Well put in about 7 hours at clendening. Fished the bays off of both bridges on 799,the dam, and the dock at the boat ramp off 799. I've been out 6 times this year and finally got my first bite off the boat dock. My buddy was fishing with nightcrawlers and caught a bunch of small channel cats i kept as bait along with some warmouths he caught and some goldfish I brought with me. At the end of the night I finally had a run on the warmouth but it dropped the bait before I was able to get a chance to set the hook. So still havent caught my first flathead yet, but it was nice to at least get a bite tonight. And Atwood, I might try the Tusc. river, I've heard people do well there but I havent heard of as many 40lb+ fish coming out of there like I have Clendening, Tappan, and Piedmont. But right now I'd be happy just to break the ice and get my first flattie, maybe I'll do better on the river with less water to cover.


----------



## hillbillybelownewphilly (Nov 16, 2006)

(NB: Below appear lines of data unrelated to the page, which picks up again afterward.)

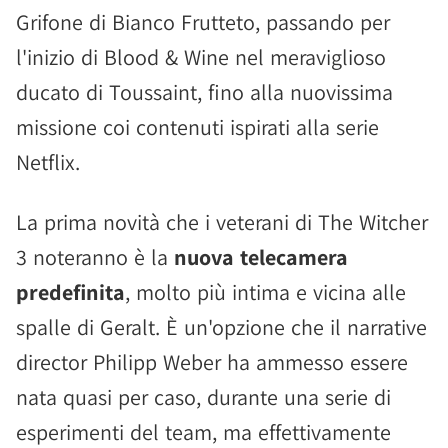
Grifone di Bianco Frutteto, passando per
l'inizio di Blood & Wine nel meraviglioso
ducato di Toussaint, fino alla nuovissima
missione coi contenuti ispirati alla serie
Netflix.
La prima novità che i veterani di The Witcher
3 noteranno è la
nuova telecamera
predefinita
, molto più intima e vicina alle
spalle di Geralt. È un'opzione che il narrative
director Philipp Weber ha ammesso essere
nata quasi per caso, durante una serie di
esperimenti del team, ma effettivamente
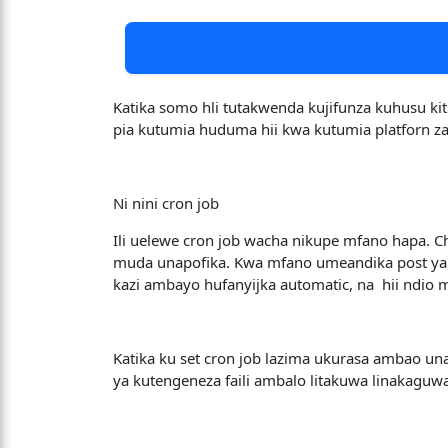
Katika somo hli tutakwenda kujifunza kuhusu kit
pia kutumia huduma hii kwa kutumia platforn za 
Ni nini cron job
Ili uelewe cron job wacha nikupe mfano hapa. C
muda unapofika. Kwa mfano umeandika post yako 
kazi ambayo hufanyijka automatic, na hii ndio m
Katika ku set cron job lazima ukurasa ambao un
ya kutengeneza faili ambalo litakuwa linakaguw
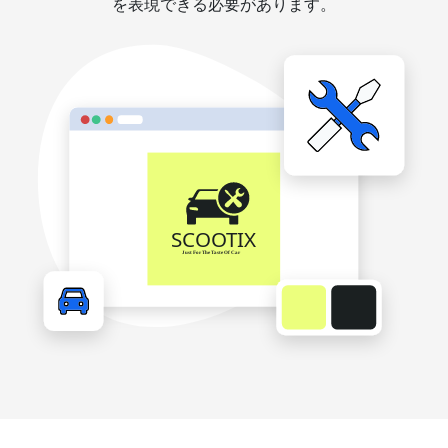
を表現できる必要があります。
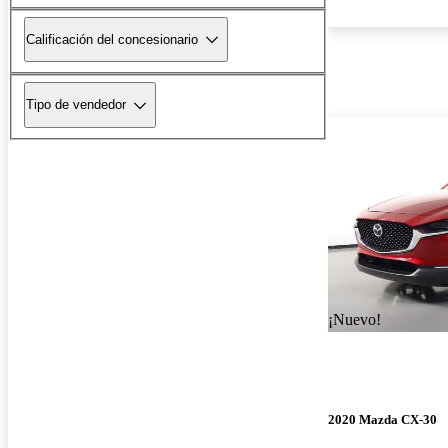
Calificación del concesionario
Tipo de vendedor
¡Nuevo!
2020 Mazda CX-30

[ame]http://s1333.photobucket.com/user/hillbillybelownewphilly/media/image_zpsbba33525.jpg.html]http://i1333.photobucket.com/albums/w622/hillbillybelownewphilly/image_zpsbba33525.jpg[/IMG[/ame]
Caught this one on the tusc last night. They're there just gotta find em


----------



## Flathead King 06 (Feb 26, 2006)

hillbillybelownewphilly said:


> Caught this one on the tusc last night. They're there just gotta find em


Fixing picture

Fish in the photo is a channel, just brownish colored like a flathead.


----------